How to show that an ideal of $F[x]$ containing an irreducible polynomial of degree $n$ and a nonzero polynomial of degree $<n$ is $F[x]$?

Question

Let $F$ be a field and suppose that $I$ is an ideal of $F[x]$ which contains an irreducible polynomial of degree $n$ and a nonzero polynomial of degree less than $n$. Show that $I=F[x]$.

I can't determine any counterexample so I've been moving forward with trying to prove that this is true. I have that $I$ is an ideal of $F[x]$ gives us $\{a_0+a_{1}x+...+a_{2}x^n|a_0=0\}$. From, here, I don't see how it matters what polynomial the nonzero one is with degree less than $n$ because it will always be in $F[x]$, no?

Answer 1

Let $f(x) \in F[x]$ be the irreducible polynomial of degree $n$, $g(x)$ be a nonzero polynomial of degree less than $n$. Since $F$ is a field, $F[x]$ is a PID, in fact a Euclidean domain. Then $J = \langle f(x) \rangle$ is a maximal ideal, as it is generated by an irreducible element. We know that $J \subset I$ since $I$ contains $f(x)$, so it follows that either $I = J$ or $I=F[x]$. But $g(x) \notin \langle f(x) \rangle$, since every nonzero element of $\langle f(x) \rangle$ has degree at least $n$. Hence $I \neq J$.

Answer 2

You can reason elementarily as follows (avoiding explicit mention of a PID, though in fact that's is what is going on).
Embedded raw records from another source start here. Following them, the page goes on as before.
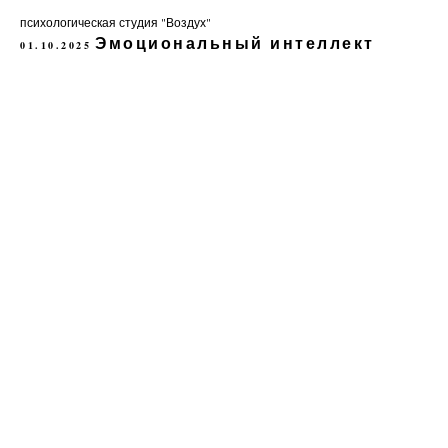
психологическая студия "Воздух"
Эмоциональный интеллект
01.10.2025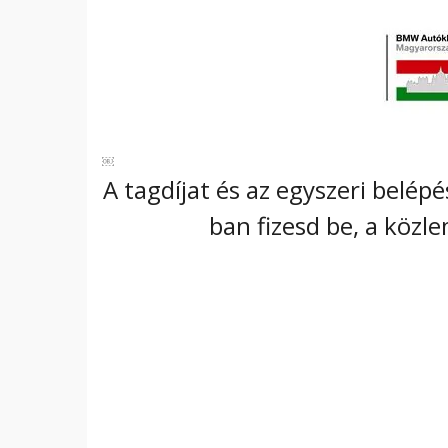
￼
A tagdíjat és az egyszeri belép
ban fizesd be, a közl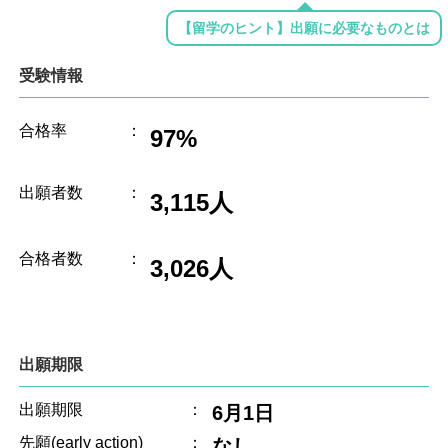
【留学のヒント】出願に必要なものとは
受験情報
合格率
：
97%
出願者数
：
3,115人
合格者数
：
3,026人
出願期限
出願期限
：
6月1日
先願(early action)
：
なし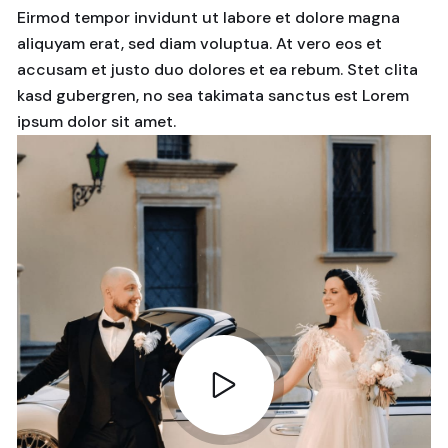
Eirmod tempor invidunt ut labore et dolore magna
aliquyam erat, sed diam voluptua. At vero eos et
accusam et justo duo dolores et ea rebum. Stet clita
kasd gubergren, no sea takimata sanctus est Lorem
ipsum dolor sit amet.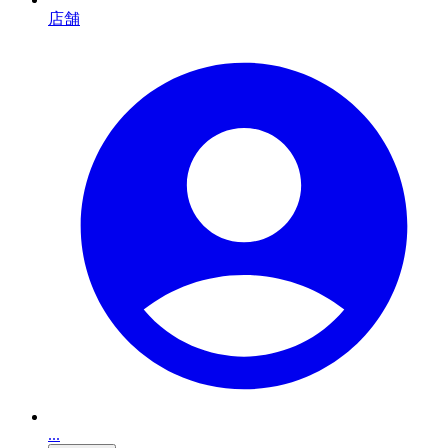
店舗
...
Let $D$ be a nonzero polynomial in $I$ of minimal degree; this minimal degree must be${}<n$ due to the second given element of$~I$. Then for every element of$~I$, its remainder after Euclidean division by $D$ lies in$~I$ and is of lower degree than$~D$, so equal to$~0$: every element of $I$ is divisible by$~D$. In particular this holds for your irreducible polynomial of degree$~n$. But its only divisors are of degree$~n$ (scalar multiples of itself) or of degree$~0$ (invertible elements). Then $D$ must be an invertible element, whence $I$ is the whole ring $F[x]$.